PROMPT
Using the data below, restate exactly every line from the one with "List all visible" up to and including the one with "Give bounding boxes". No picture belongs in it.

MATERIAL FOR THE TASK
=== Begin Enclosure ===

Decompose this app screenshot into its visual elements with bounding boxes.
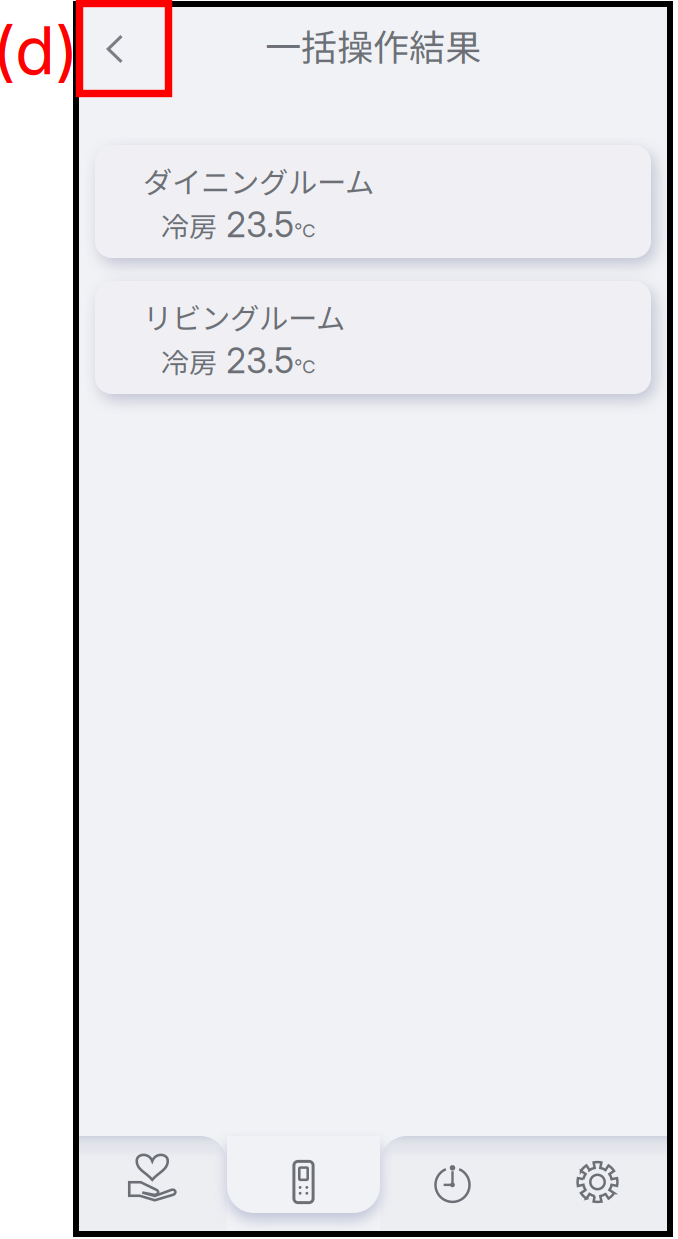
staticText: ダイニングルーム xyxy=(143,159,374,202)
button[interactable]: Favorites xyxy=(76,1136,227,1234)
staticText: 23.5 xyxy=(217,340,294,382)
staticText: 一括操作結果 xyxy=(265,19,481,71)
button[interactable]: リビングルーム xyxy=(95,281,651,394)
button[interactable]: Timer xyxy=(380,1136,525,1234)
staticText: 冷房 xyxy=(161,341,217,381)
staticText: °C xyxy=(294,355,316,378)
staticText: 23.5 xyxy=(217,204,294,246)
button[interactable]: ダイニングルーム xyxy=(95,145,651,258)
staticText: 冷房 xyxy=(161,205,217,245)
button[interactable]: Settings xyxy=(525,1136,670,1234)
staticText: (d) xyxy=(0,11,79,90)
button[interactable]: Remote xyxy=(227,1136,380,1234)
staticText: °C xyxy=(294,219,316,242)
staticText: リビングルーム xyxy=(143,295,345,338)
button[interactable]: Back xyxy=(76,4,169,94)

=== End Enclosure ===
=== Begin Enclosure ===

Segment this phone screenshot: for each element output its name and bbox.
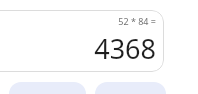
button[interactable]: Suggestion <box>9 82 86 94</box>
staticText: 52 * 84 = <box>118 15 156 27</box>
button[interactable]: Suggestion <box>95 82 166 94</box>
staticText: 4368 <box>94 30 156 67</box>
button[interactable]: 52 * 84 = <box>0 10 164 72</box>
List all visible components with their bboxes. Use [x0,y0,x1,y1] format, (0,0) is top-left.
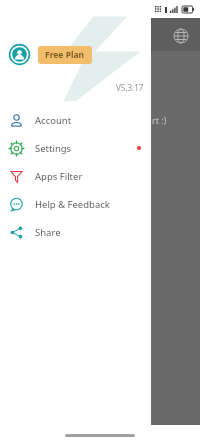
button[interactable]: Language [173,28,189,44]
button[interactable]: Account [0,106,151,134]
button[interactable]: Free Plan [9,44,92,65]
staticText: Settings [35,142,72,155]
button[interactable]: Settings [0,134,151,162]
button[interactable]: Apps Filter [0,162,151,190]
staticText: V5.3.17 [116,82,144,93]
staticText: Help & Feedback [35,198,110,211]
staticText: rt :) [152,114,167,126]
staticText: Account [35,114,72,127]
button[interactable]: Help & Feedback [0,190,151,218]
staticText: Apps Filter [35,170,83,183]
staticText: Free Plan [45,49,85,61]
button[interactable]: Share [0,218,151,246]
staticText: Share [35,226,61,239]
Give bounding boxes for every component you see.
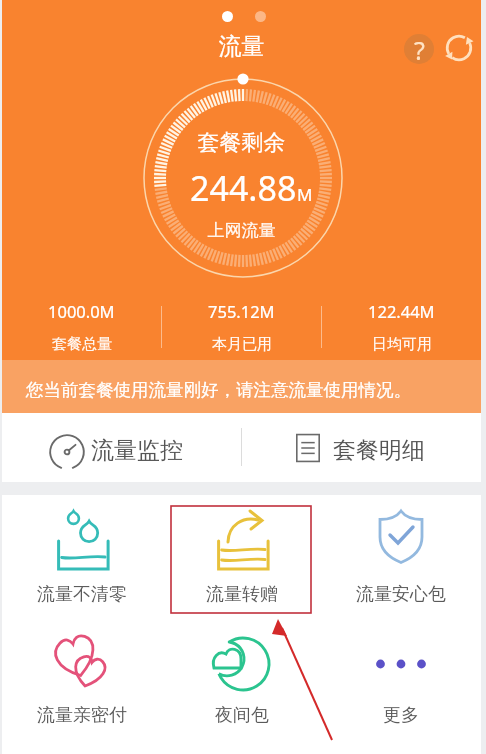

=== End Enclosure ===
=== Begin Enclosure ===

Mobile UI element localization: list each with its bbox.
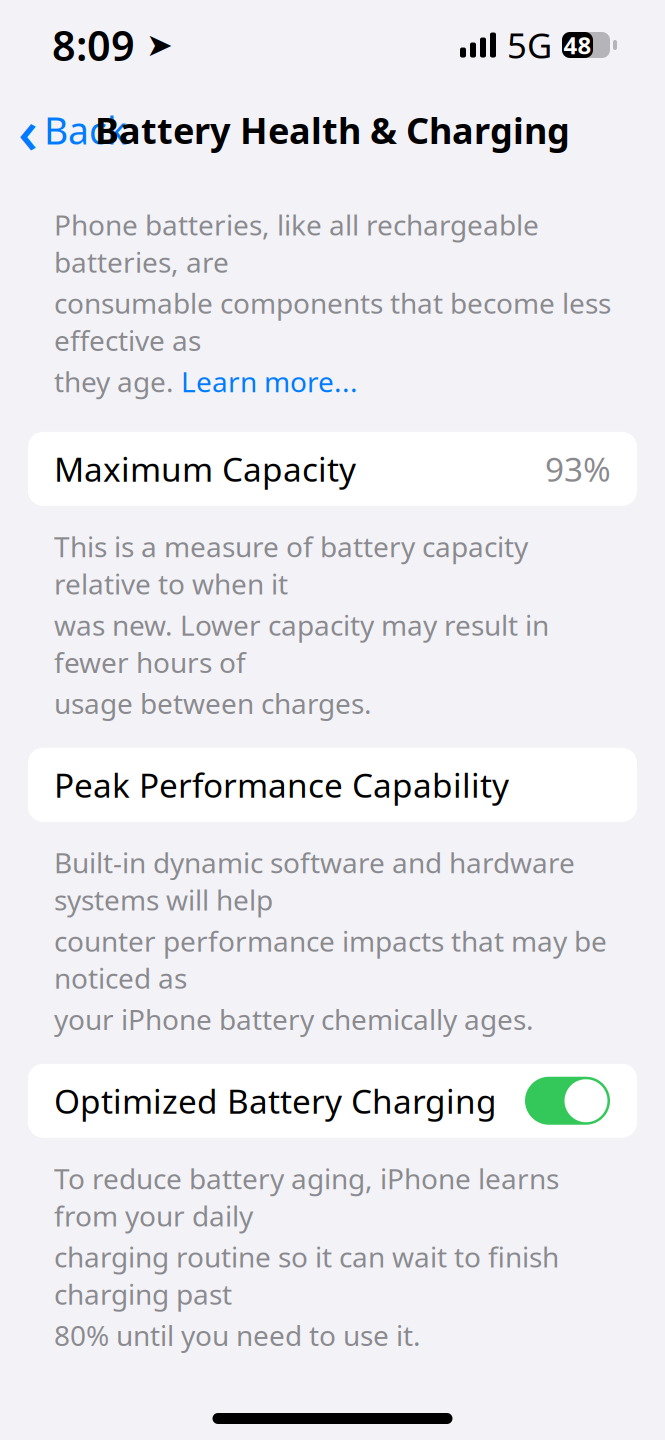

=== End Enclosure ===

TASK ANSWER
List all visible components with their bboxes. Use [x0,y0,x1,y1] format, (0,0) is top-left.
button[interactable]: Language [173,28,189,44]
button[interactable]: Account [0,106,151,134]
button[interactable]: Free Plan [9,44,92,65]
staticText: Settings [35,142,72,155]
button[interactable]: Settings [0,134,151,162]
button[interactable]: Apps Filter [0,162,151,190]
staticText: V5.3.17 [116,82,144,93]
staticText: Help & Feedback [35,198,110,211]
staticText: rt :) [152,114,167,126]
staticText: Account [35,114,72,127]
button[interactable]: Help & Feedback [0,190,151,218]
staticText: Apps Filter [35,170,83,183]
staticText: Free Plan [45,49,85,61]
button[interactable]: Share [0,218,151,246]
staticText: Share [35,226,61,239]
Give bounding boxes for every component you see.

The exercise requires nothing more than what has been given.